While Jordan Spieth seeks the career Grand Slam. and McIlroy has twice won at Quail Hollow and hopes to break through for his first major title in three years, neither faces the kind of pressure Matsuyama encounters from his home country’s media contingent at every major championship. Check that. He is scrutinized at every event he enters.
Only one Asian player, Y.E. Yang in the 2009 PGA, has captured one of the four major championships. Japan, with its strong golfing tradition and passion for the game, still waits for its first. It has become a tradition lately that at each major stop members of the Japanese media ask the game’s top players if Matsuyama can be the one to break through.

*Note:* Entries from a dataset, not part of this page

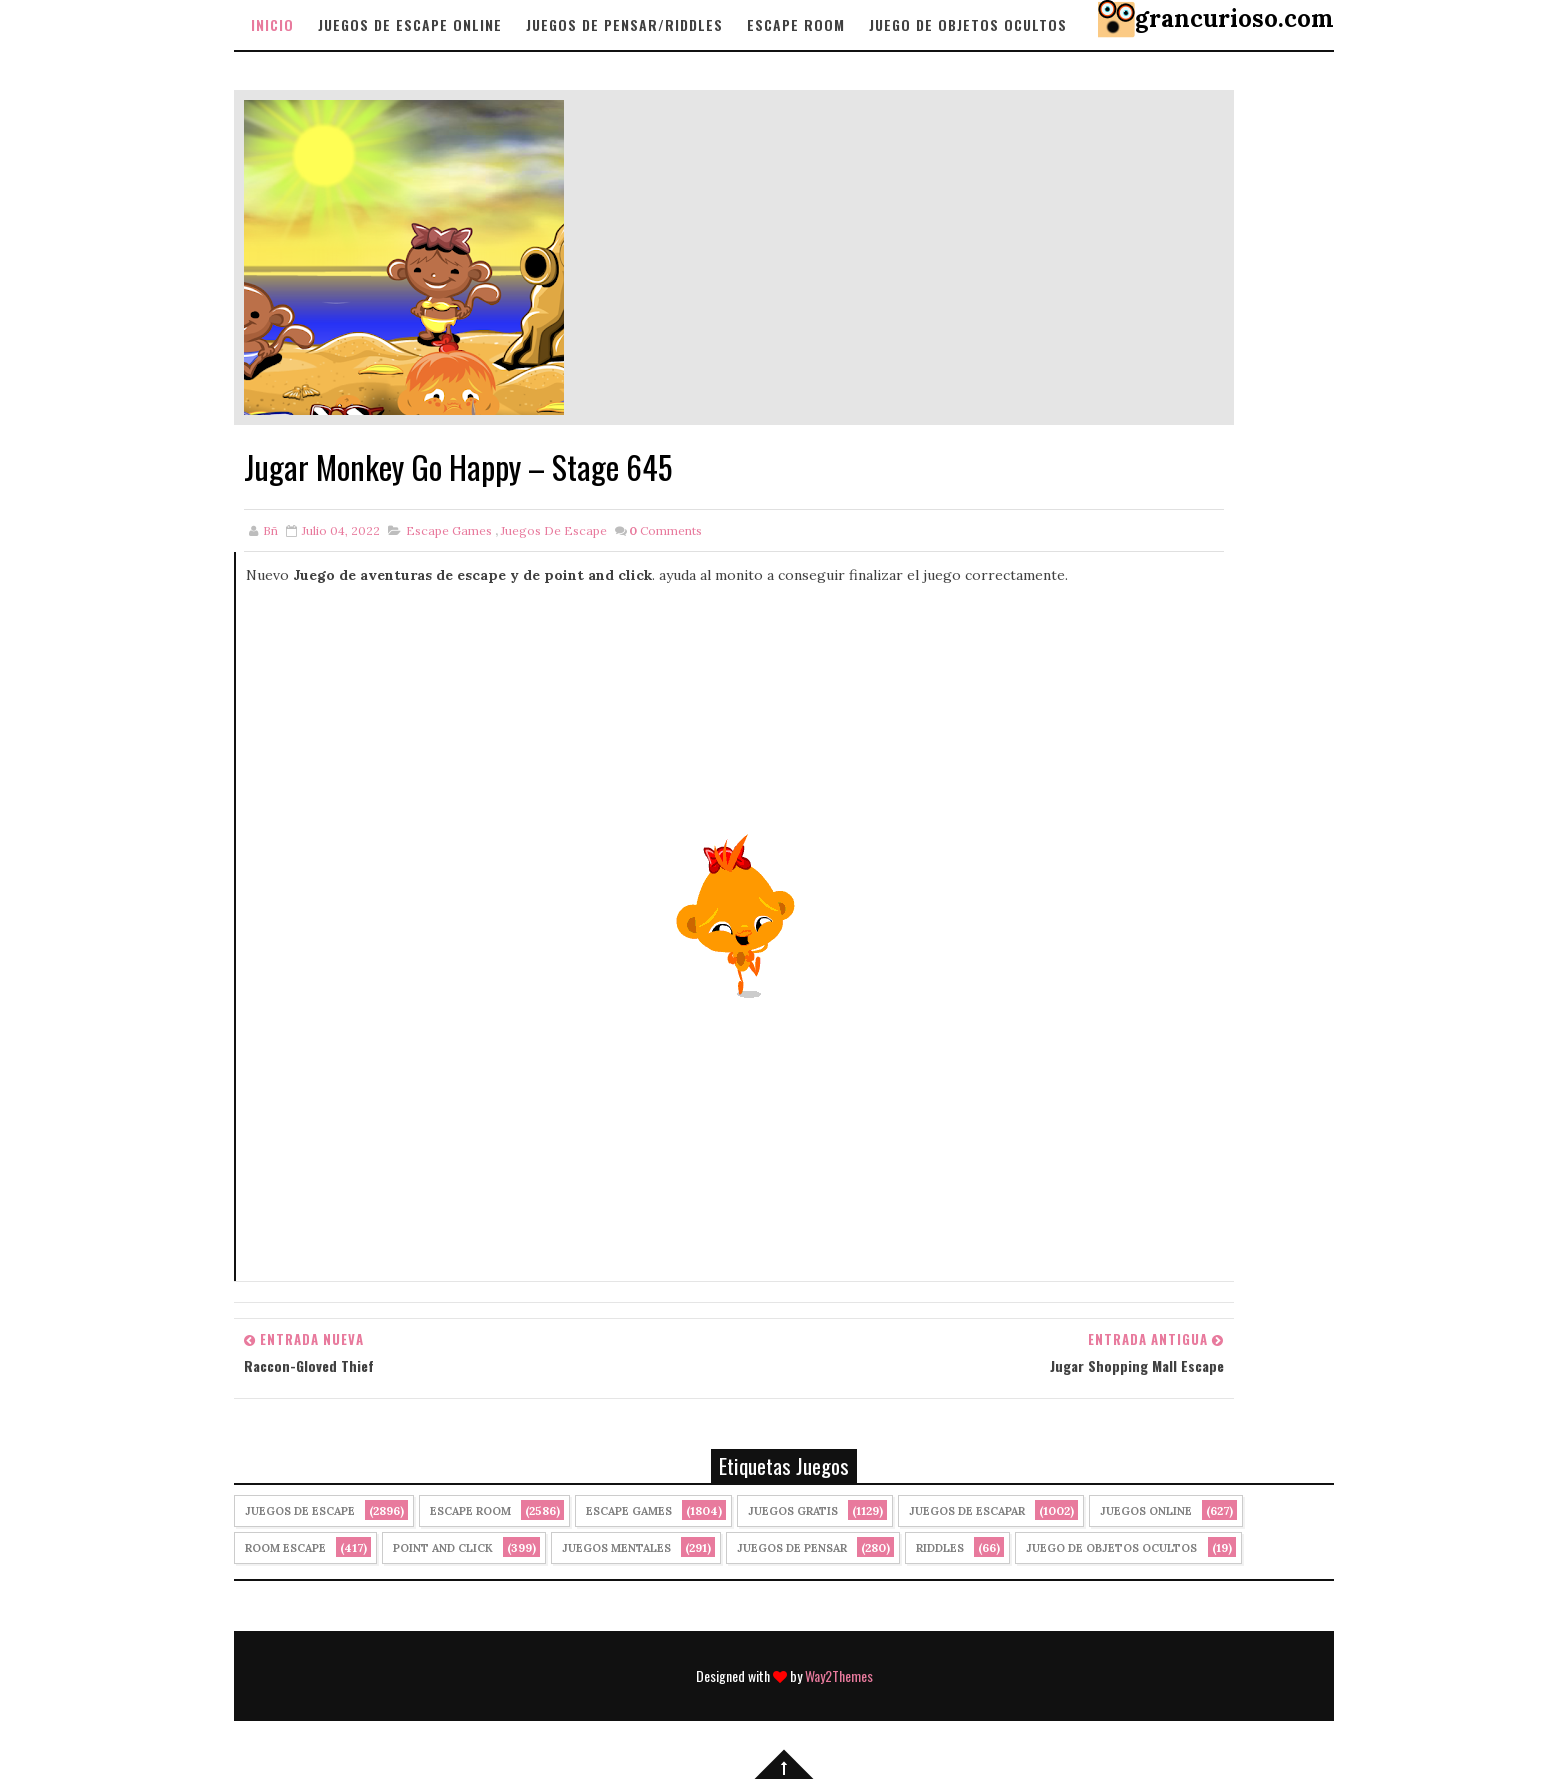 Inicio (272, 24)
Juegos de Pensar (792, 1548)
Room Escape (285, 1548)
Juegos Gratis (793, 1511)
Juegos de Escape (554, 530)
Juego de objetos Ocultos (968, 24)
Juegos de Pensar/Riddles (624, 24)
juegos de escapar (967, 1511)
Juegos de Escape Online (410, 24)
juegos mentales (616, 1548)
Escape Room (796, 24)
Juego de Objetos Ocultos (1111, 1548)
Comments (665, 530)
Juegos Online (1146, 1511)
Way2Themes (839, 1675)
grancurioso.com (1234, 18)
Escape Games (449, 530)
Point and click (443, 1548)
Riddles (940, 1548) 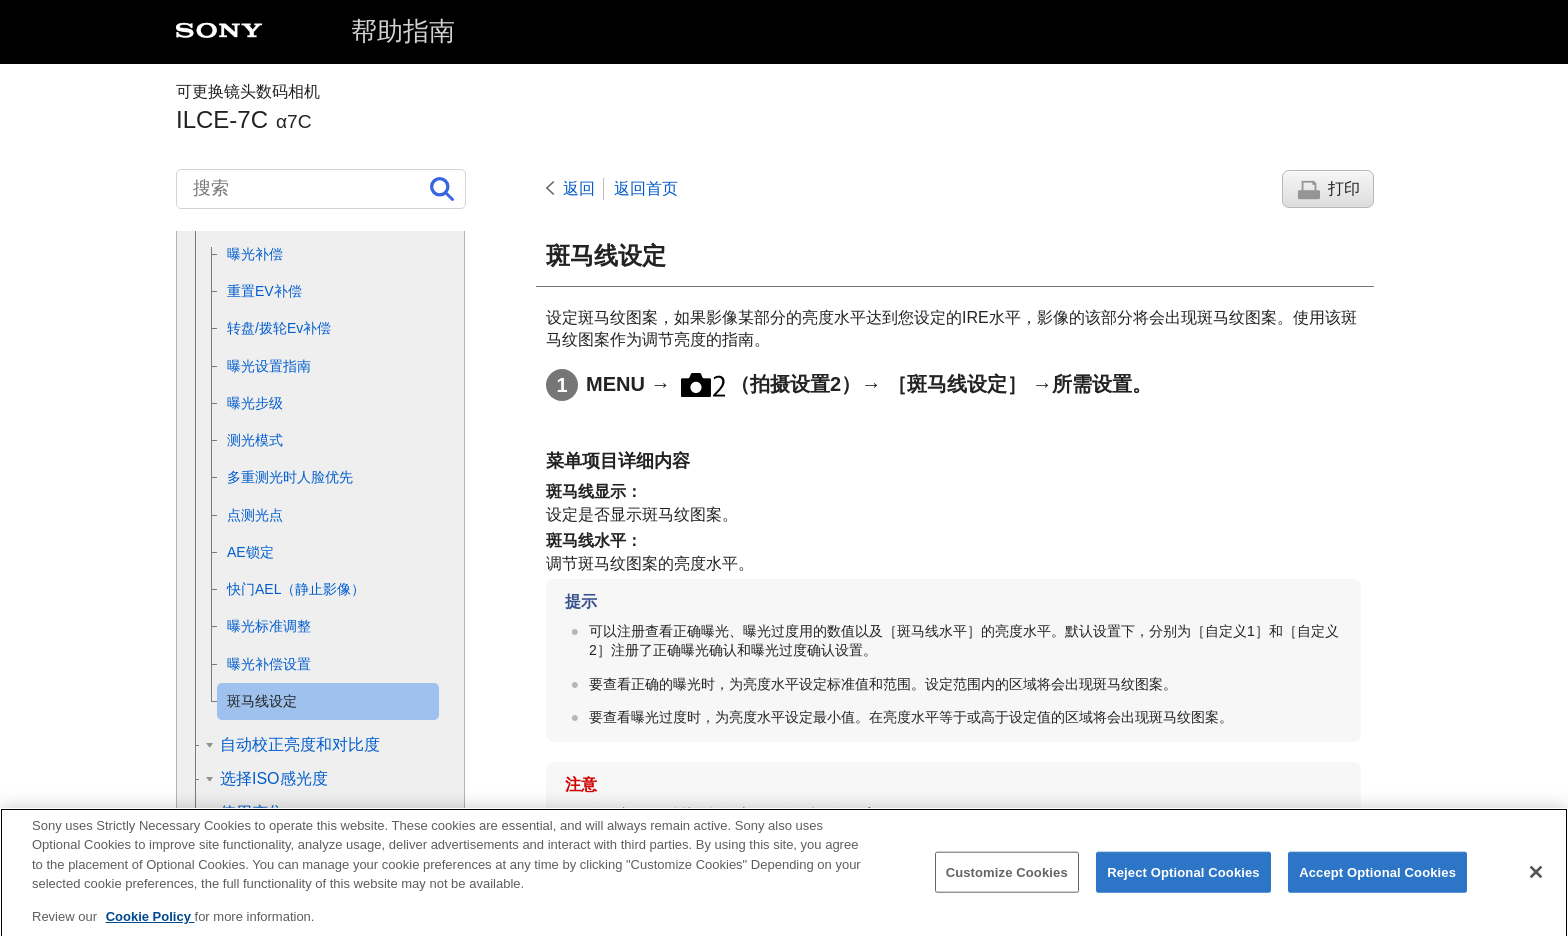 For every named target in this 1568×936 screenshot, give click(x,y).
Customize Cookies (1007, 886)
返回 (579, 188)
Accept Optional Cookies (1377, 886)
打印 (1344, 188)
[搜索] (321, 189)
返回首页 (646, 188)
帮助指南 (403, 31)
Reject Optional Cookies (1183, 886)
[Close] (1536, 886) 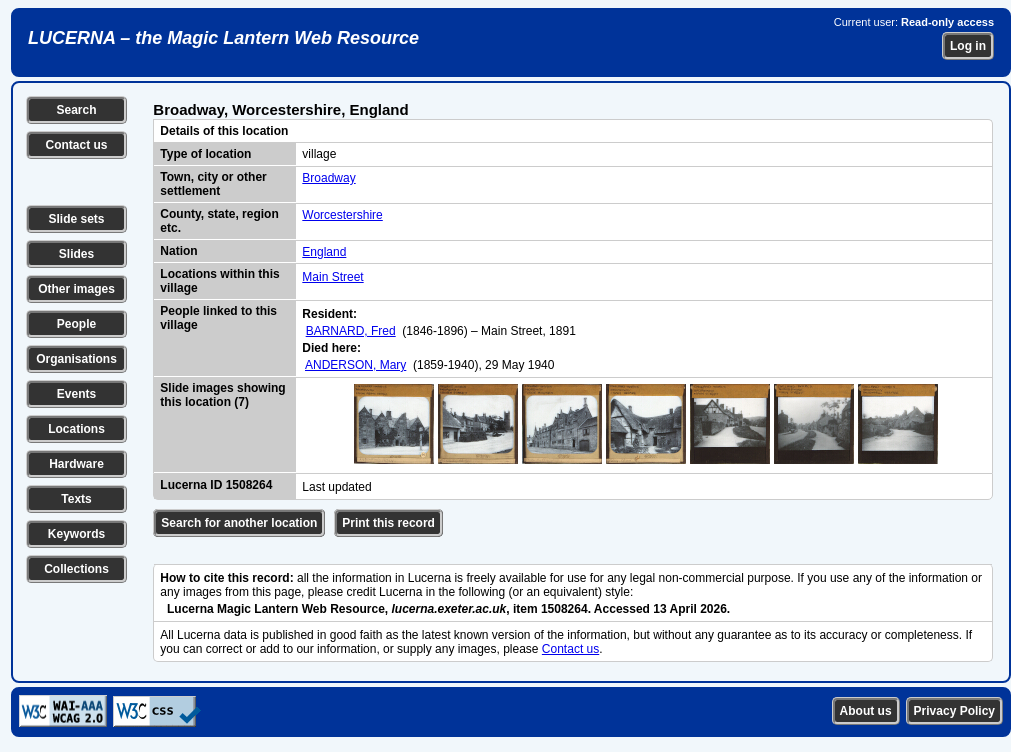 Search (76, 110)
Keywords (76, 534)
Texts (76, 499)
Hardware (76, 464)
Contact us (76, 145)
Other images (76, 289)
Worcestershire (342, 215)
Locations (76, 429)
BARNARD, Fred (351, 331)
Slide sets (76, 219)
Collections (76, 569)
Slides (76, 254)
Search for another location (239, 523)
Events (76, 394)
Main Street (332, 277)
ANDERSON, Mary (355, 365)
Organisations (76, 359)
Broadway (328, 178)
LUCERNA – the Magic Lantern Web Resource (223, 38)
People (76, 324)
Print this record (388, 523)
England (324, 252) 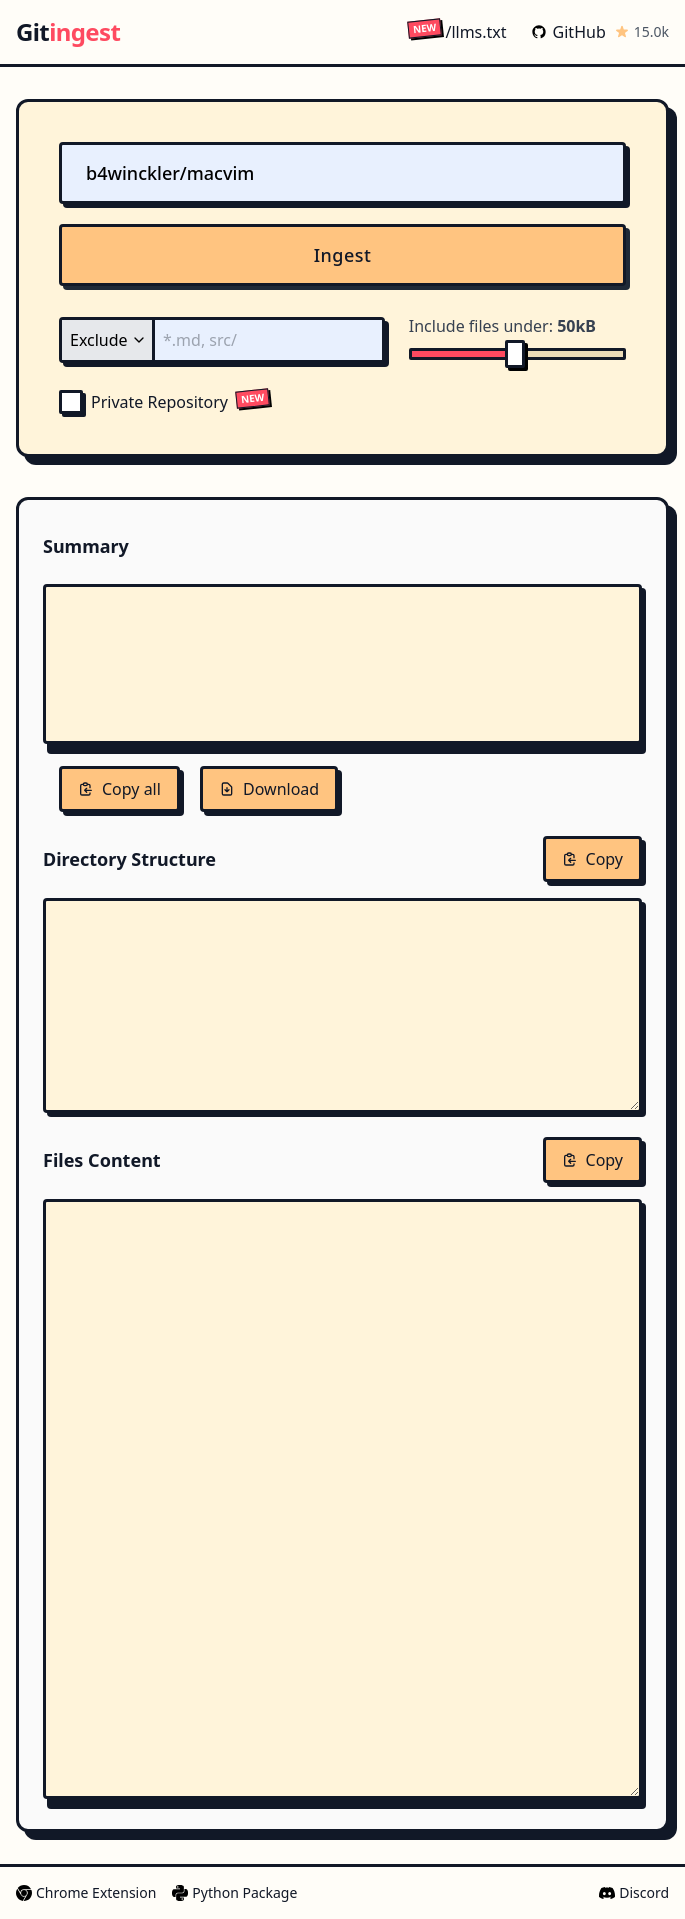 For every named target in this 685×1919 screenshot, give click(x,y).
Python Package (234, 1892)
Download (269, 789)
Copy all (119, 789)
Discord (634, 1892)
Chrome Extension (86, 1892)
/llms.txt (456, 31)
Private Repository (143, 402)
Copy (592, 859)
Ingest (343, 255)
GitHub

Given his current form, they might not have to ask much longer. But nothing is ever guaranteed. Matsuyama knows the expectations have only grown. But he carries the banner of his homeland proudly. As he sat down for his post-round interview, he made sure his country’s flag was prominently placed in front of him.
“All I can do is my best,” Matsuyama said. “I know a lot of us have tried from Japan to win majors. Hopefully someday it will happen.”